When the top player in the game (Google) is not called on the carpet for the serious flaws in its methodology I see it as a major problem for all of us. (Calling Matt Cutts, please start talking out both sides of your blowhole!)

Re: Google Bowling,
Quote:
"If buying site-wide text link ads en masse will get my site into hot water with Google, why not buy them for my competitor's site instead? Then just sit back and wait for Google to solve my number one business headache... the competition." (Cue evil laughter sound track.)
Can you name another industry where damaging someone else is so easy?

Like I said, I am not about hurting people....if the system was even remotely civilized it would be pretty difficult to damage to your brand or business. You interpret my communication with mjtaylor as a threat to do harm. I was trying to communicate it as a vulnerability that Google refuses or is incapable of fixing! That is what creates the fear. We all instinctively recognize the vulnerability but we do not wish to anger the gods.

God I hope that doesn't piss Google off.

In the computer industry, software developers originally would promote how their latest software was SECURE. White Hat hackers would prove them to be liars and would equally suffer under the attack of well financed public relations departments. I think that is a perfect analogy to what Google is doing today.

Today computer security has evolved to a point that companies actually hire hackers before they launch to try and make sure that their platforms are in fact as secure as possible. White hat hackers were maligned for showing how vulnerable the universe is when you marry a vulnerable computer with a vulnerable telephone. Giant software manufacturers would always spin the Public Relations battle as if they had been harmed every time they were hacked.

Quote:
Google is certainly not perfect but I don't expect them to build my site for me nor do I expect them to contact me evertime the see an "issue" with one of my sites. Not their job. Want someone to do that for you? Hire someone who's good at it.
Who would you suggest that I contact? Indiana Jones?

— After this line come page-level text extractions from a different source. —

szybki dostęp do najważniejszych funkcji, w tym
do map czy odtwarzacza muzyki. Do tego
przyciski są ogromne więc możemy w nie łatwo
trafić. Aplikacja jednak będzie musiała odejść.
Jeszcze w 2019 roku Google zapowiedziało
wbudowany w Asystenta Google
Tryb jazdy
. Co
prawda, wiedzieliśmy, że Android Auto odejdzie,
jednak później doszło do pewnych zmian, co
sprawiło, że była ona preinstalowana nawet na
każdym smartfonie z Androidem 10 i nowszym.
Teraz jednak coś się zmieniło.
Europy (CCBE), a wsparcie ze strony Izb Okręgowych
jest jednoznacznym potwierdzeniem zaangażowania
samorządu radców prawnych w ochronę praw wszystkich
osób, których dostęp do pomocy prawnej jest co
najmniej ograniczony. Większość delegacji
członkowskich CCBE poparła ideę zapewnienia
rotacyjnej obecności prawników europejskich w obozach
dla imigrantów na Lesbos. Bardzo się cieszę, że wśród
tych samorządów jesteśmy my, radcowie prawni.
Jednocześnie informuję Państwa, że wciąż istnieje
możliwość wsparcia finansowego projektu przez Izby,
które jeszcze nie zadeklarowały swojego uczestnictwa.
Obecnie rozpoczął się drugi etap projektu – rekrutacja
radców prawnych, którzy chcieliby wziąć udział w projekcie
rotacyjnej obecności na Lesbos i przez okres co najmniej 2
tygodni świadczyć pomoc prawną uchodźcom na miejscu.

Let's make a very important distinction here.
Our disagreements (yours and mine) and our differences in perspectives do not cause each other economic hardship.

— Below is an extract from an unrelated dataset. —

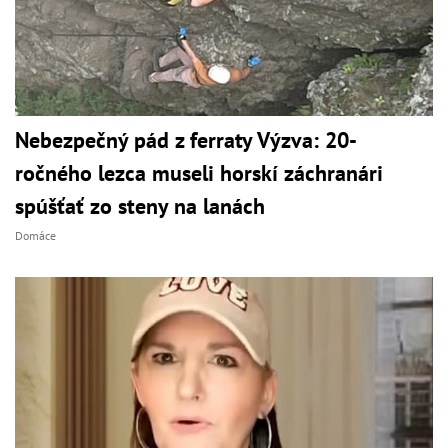
Nebezpečný pád z ferraty Výzva: 20-
ročného lezca museli horskí záchranári
spúšťať zo steny na lanách
Domáce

Secondly, we are also providing each other with a basis for the judgments we are making. Like them or not.

Furthermore we are giving each other an opportunity to respond and clarify.

I would consider that to be rather civilized.

On the other hand, the search engines do not provide any of us for a basis for their judgments.
Nor do they give us an opportunity to respond.
Nor do they give us an opportunity to understand and clarify.

I would consider that rather uncivilized.
They make judgments and execute them in a nano-second.

If the Search Engines were powerless nobody would care.
But the problem is that they have become very powerful and their judgments do have huge economic consequences.

Wouldn't it be great if businesses could protect the quality of the hard work they put into their
search engine campaigns?

Search does not make the search engines any money. Unless you look at it as a lead generator for their advertising platform. 95% of their income is derived from advertising. They change their advertising algorithm much more often than their search algorithm.

I have seen garbage sites with all kinds of flaws get top rankings.
I have seen top content sites suffer because they could not understand this crazy game.

I contend Google does a lot of cool things. Unfortunately, search is not one of them.

CrankyDave, you claim that I see things as black and white yet I cannot see anything more black and white than a search engine ranking. It is either black or it is either white.

I'm more than willing to let you rise in my rankings by continuing a civilized discourse.
Is it asking too much that a search engine that made $15 billion last year do the same?